Faire son dernier spectacle, c’est nouveau, ça ne ressemble à rien de ce que l’on a pu vivre dans notre carrière. C’était assez bizarre. On fait ce spectacle, un spectacle comme un autre… mais c’est le dernier. C’était une sensation inconnue. Le lendemain, nous sommes revenus au Théâtre pour tout ranger. On a pris nos affaires. La compagnie nous donne une valise qui nous sert pour les tournées. Cette valise ne vient jamais chez nous, elle reste au théâtre et part en tournée. Et là, on la prend. Prendre toutes ses affaires et ramener cette valise chez nous fut le plus émouvant. Vraiment, c’est fini. On a tout pris. Mais j’étais prêt. Je m’étais préparé pour ça, sinon c’est trop brutal. Les sensations que l’on a sur scène sont tellement grandes et fortes que l’on ne peut pas arrêter comme ça.

Janie Taylor et Sébastien Marcovici lors de leurs adieux au NYCB

Janie Taylor et Sébastien Marcovici lors de leurs adieux au NYCB

Quel va être votre planning dans les prochains mois avec le L.A. Dance Project ? 

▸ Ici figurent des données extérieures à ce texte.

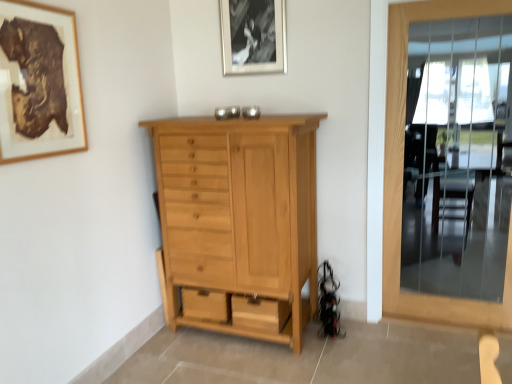 What do you see at coordinates (253, 36) in the screenshot? The width and height of the screenshot is (512, 384). I see `black matte picture frame at upper center, which is the second picture frame in bottom-to-top order` at bounding box center [253, 36].

Locate an element on the screen. The image size is (512, 384). clear glass door at right is located at coordinates (402, 176).

Between clear glass door at right and black matte picture frame at upper center, which is the second picture frame in bottom-to-top order, which one has smaller size?

Smaller between the two is black matte picture frame at upper center, which is the second picture frame in bottom-to-top order.

Who is more distant, clear glass door at right or black matte picture frame at upper center, which is counted as the first picture frame, starting from the top?

black matte picture frame at upper center, which is counted as the first picture frame, starting from the top, is further from the camera.

Which is correct: clear glass door at right is inside black matte picture frame at upper center, which is the second picture frame in bottom-to-top order, or outside of it?

clear glass door at right is outside black matte picture frame at upper center, which is the second picture frame in bottom-to-top order.

Is black matte picture frame at upper center, which is counted as the first picture frame, starting from the top, in front of or behind clear glass door at right in the image?

black matte picture frame at upper center, which is counted as the first picture frame, starting from the top, is behind clear glass door at right.

Can you tell me how much black matte picture frame at upper center, which is counted as the 2th picture frame, starting from the left, and clear glass door at right differ in facing direction?

The facing directions of black matte picture frame at upper center, which is counted as the 2th picture frame, starting from the left, and clear glass door at right are 0.19 degrees apart.

Is black matte picture frame at upper center, positioned as the 2th picture frame in front-to-back order, not near clear glass door at right?

No, black matte picture frame at upper center, positioned as the 2th picture frame in front-to-back order, is in close proximity to clear glass door at right.

Is black matte picture frame at upper center, which is the second picture frame in bottom-to-top order, spatially inside clear glass door at right, or outside of it?

black matte picture frame at upper center, which is the second picture frame in bottom-to-top order, is located beyond the bounds of clear glass door at right.

Do you think wooden picture frame at upper left, placed as the 2th picture frame when sorted from top to bottom, is within clear glass door at right, or outside of it?

wooden picture frame at upper left, placed as the 2th picture frame when sorted from top to bottom, is outside clear glass door at right.

Can you confirm if wooden picture frame at upper left, the 1th picture frame from the bottom, is bigger than clear glass door at right?

No, wooden picture frame at upper left, the 1th picture frame from the bottom, is not bigger than clear glass door at right.

Can you confirm if wooden picture frame at upper left, the 1th picture frame from the bottom, is shorter than clear glass door at right?

Correct, wooden picture frame at upper left, the 1th picture frame from the bottom, is not as tall as clear glass door at right.

From the picture: Is wooden picture frame at upper left, which ranks as the second picture frame in back-to-front order, oriented away from clear glass door at right?

wooden picture frame at upper left, which ranks as the second picture frame in back-to-front order, does not have its back to clear glass door at right.

Considering the sizes of black matte picture frame at upper center, positioned as the 2th picture frame in front-to-back order, and wooden picture frame at upper left, which ranks as the first picture frame in left-to-right order, in the image, is black matte picture frame at upper center, positioned as the 2th picture frame in front-to-back order, wider or thinner than wooden picture frame at upper left, which ranks as the first picture frame in left-to-right order,?

Considering their sizes, black matte picture frame at upper center, positioned as the 2th picture frame in front-to-back order, looks broader than wooden picture frame at upper left, which ranks as the first picture frame in left-to-right order.

From a real-world perspective, which is physically above, black matte picture frame at upper center, positioned as the 2th picture frame in front-to-back order, or wooden picture frame at upper left, the 1th picture frame from the bottom?

From a 3D spatial view, black matte picture frame at upper center, positioned as the 2th picture frame in front-to-back order, is above.

Is black matte picture frame at upper center, which is counted as the 2th picture frame, starting from the left, far from wooden picture frame at upper left, arranged as the second picture frame when viewed from the right?

Yes, black matte picture frame at upper center, which is counted as the 2th picture frame, starting from the left, and wooden picture frame at upper left, arranged as the second picture frame when viewed from the right, are quite far apart.

Locate an element on the screen. picture frame behind the wooden picture frame at upper left, arranged as the second picture frame when viewed from the right is located at coordinates click(253, 36).

Identify the location of the chest of drawers lying below the black matte picture frame at upper center, positioned as the 1th picture frame in right-to-left order (from the image's perspective). This screenshot has height=384, width=512. (239, 222).

Are black matte picture frame at upper center, positioned as the 1th picture frame in right-to-left order, and natural wood cabinet at center far apart?

Actually, black matte picture frame at upper center, positioned as the 1th picture frame in right-to-left order, and natural wood cabinet at center are a little close together.

Could you tell me if black matte picture frame at upper center, positioned as the 2th picture frame in front-to-back order, is turned towards natural wood cabinet at center?

No, black matte picture frame at upper center, positioned as the 2th picture frame in front-to-back order, is not turned towards natural wood cabinet at center.

Is natural wood cabinet at center oriented towards wooden picture frame at upper left, the 1th picture frame from the bottom?

Yes, natural wood cabinet at center is aimed at wooden picture frame at upper left, the 1th picture frame from the bottom.

Image resolution: width=512 pixels, height=384 pixels. Identify the location of the 1st picture frame above the natural wood cabinet at center (from the image's perspective). (39, 83).

Which object is positioned more to the left, natural wood cabinet at center or wooden picture frame at upper left, arranged as the second picture frame when viewed from the right?

wooden picture frame at upper left, arranged as the second picture frame when viewed from the right, is more to the left.

In the image, is natural wood cabinet at center positioned in front of or behind wooden picture frame at upper left, which ranks as the first picture frame in left-to-right order?

Clearly, natural wood cabinet at center is behind wooden picture frame at upper left, which ranks as the first picture frame in left-to-right order.

From a real-world perspective, which is physically below, clear glass door at right or wooden picture frame at upper left, arranged as the second picture frame when viewed from the right?

clear glass door at right is physically lower.

From the image's perspective, which one is positioned lower, clear glass door at right or wooden picture frame at upper left, which ranks as the first picture frame in left-to-right order?

clear glass door at right, from the image's perspective.

The height and width of the screenshot is (384, 512). In order to click on the 2nd picture frame above when counting from the clear glass door at right (from the image's perspective) in this screenshot , I will do `click(253, 36)`.

From the clear glass door at right, count the 1st picture frame to the left and point to it. Please provide its 2D coordinates.

[(253, 36)]

From the image, which object appears to be farther from clear glass door at right, wooden picture frame at upper left, the 1th picture frame from the bottom, or black matte picture frame at upper center, which is counted as the first picture frame, starting from the top?

The object further to clear glass door at right is wooden picture frame at upper left, the 1th picture frame from the bottom.

Looking at the image, which one is located closer to black matte picture frame at upper center, which is the second picture frame in bottom-to-top order, natural wood cabinet at center or clear glass door at right?

natural wood cabinet at center lies closer to black matte picture frame at upper center, which is the second picture frame in bottom-to-top order, than the other object.

Consider the image. Estimate the real-world distances between objects in this image. Which object is closer to clear glass door at right, black matte picture frame at upper center, positioned as the 2th picture frame in front-to-back order, or natural wood cabinet at center?

black matte picture frame at upper center, positioned as the 2th picture frame in front-to-back order.

Estimate the real-world distances between objects in this image. Which object is closer to black matte picture frame at upper center, which is counted as the 2th picture frame, starting from the left, natural wood cabinet at center or wooden picture frame at upper left, which ranks as the second picture frame in back-to-front order?

natural wood cabinet at center is closer to black matte picture frame at upper center, which is counted as the 2th picture frame, starting from the left.

From the picture: Looking at the image, which one is located further to clear glass door at right, wooden picture frame at upper left, the 1th picture frame from the bottom, or natural wood cabinet at center?

Among the two, wooden picture frame at upper left, the 1th picture frame from the bottom, is located further to clear glass door at right.

Which object lies further to the anchor point natural wood cabinet at center, wooden picture frame at upper left, which ranks as the second picture frame in back-to-front order, or clear glass door at right?

clear glass door at right lies further to natural wood cabinet at center than the other object.

Considering their positions, is wooden picture frame at upper left, which ranks as the second picture frame in back-to-front order, positioned further to black matte picture frame at upper center, which is counted as the 2th picture frame, starting from the left, than natural wood cabinet at center?

wooden picture frame at upper left, which ranks as the second picture frame in back-to-front order.

Estimate the real-world distances between objects in this image. Which object is further from clear glass door at right, natural wood cabinet at center or wooden picture frame at upper left, which ranks as the first picture frame in left-to-right order?

Based on the image, wooden picture frame at upper left, which ranks as the first picture frame in left-to-right order, appears to be further to clear glass door at right.

The width and height of the screenshot is (512, 384). I want to click on picture frame between wooden picture frame at upper left, the 1th picture frame from the bottom, and clear glass door at right, in the horizontal direction, so click(253, 36).

Find the location of a particular element. picture frame between natural wood cabinet at center and clear glass door at right is located at coordinates (253, 36).

Where is `picture frame between black matte picture frame at upper center, positioned as the 2th picture frame in front-to-back order, and natural wood cabinet at center, in the vertical direction`? picture frame between black matte picture frame at upper center, positioned as the 2th picture frame in front-to-back order, and natural wood cabinet at center, in the vertical direction is located at coordinates (39, 83).

Where is `chest of drawers between wooden picture frame at upper left, the 1th picture frame from the bottom, and clear glass door at right, in the horizontal direction`? Image resolution: width=512 pixels, height=384 pixels. chest of drawers between wooden picture frame at upper left, the 1th picture frame from the bottom, and clear glass door at right, in the horizontal direction is located at coordinates (239, 222).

Nous allons tourner en France pendant un mois, puis nous irons à Moscou. Nous rentrons ensuite à Los Angeles avant de repartir en France pour quelques dates. Cet été, nous allons monter un nouveau ballet de Benjamin Millepied et un autre de Justin Peck.

 

Pour finir, il paraît que vous êtes aussi DJ ?  

J’ai commencé il y a longtemps. Un ami m’a emmené en club où j’ai découvert le drum’n’bass, une musique underground très rapide, autour de 174 BPM. J’ai adoré l’énergie. On allait en club avec Benjamin, on a commencé à connaître les DJs de New York. On a eu envie d’apprendre, on a acheté des platines. Je prends une musique que j’aime,  je mixe, je recrée. J’adore, c’est juste pour le fun.